Raw data:
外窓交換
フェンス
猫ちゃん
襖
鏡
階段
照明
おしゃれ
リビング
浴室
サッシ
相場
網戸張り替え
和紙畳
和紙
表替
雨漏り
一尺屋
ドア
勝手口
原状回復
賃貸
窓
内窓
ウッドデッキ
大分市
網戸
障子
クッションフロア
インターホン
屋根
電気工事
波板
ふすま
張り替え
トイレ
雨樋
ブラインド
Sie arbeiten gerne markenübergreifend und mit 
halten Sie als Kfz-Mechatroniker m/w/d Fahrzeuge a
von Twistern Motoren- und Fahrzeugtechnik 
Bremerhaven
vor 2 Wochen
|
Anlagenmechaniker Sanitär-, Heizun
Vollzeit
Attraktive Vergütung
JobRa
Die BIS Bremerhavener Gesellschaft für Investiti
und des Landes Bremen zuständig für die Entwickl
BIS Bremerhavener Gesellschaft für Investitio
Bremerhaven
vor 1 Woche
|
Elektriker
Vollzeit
* * *
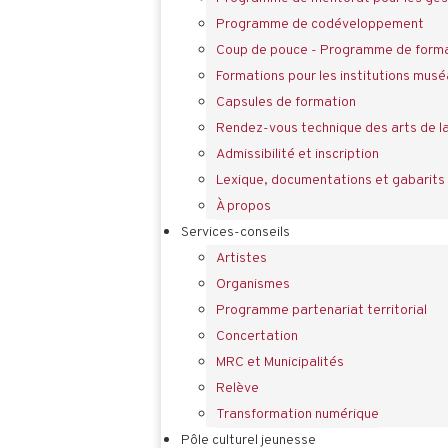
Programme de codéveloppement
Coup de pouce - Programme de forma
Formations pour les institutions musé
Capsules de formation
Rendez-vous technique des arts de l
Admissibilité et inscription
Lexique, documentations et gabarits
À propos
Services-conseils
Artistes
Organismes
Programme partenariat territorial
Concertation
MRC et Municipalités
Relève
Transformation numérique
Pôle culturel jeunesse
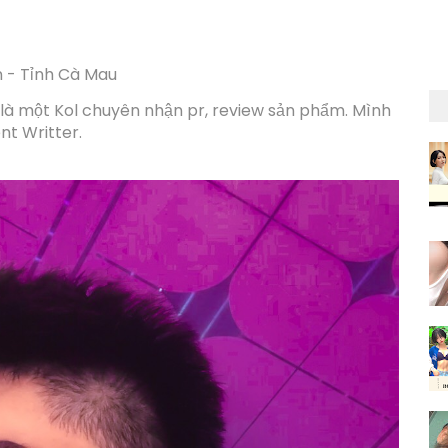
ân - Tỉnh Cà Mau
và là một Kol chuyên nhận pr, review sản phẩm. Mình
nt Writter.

Instructions for the task: For the data above, state how many of its lines contain the word "Gesellschaft", giving no other text.

Exercise output: 2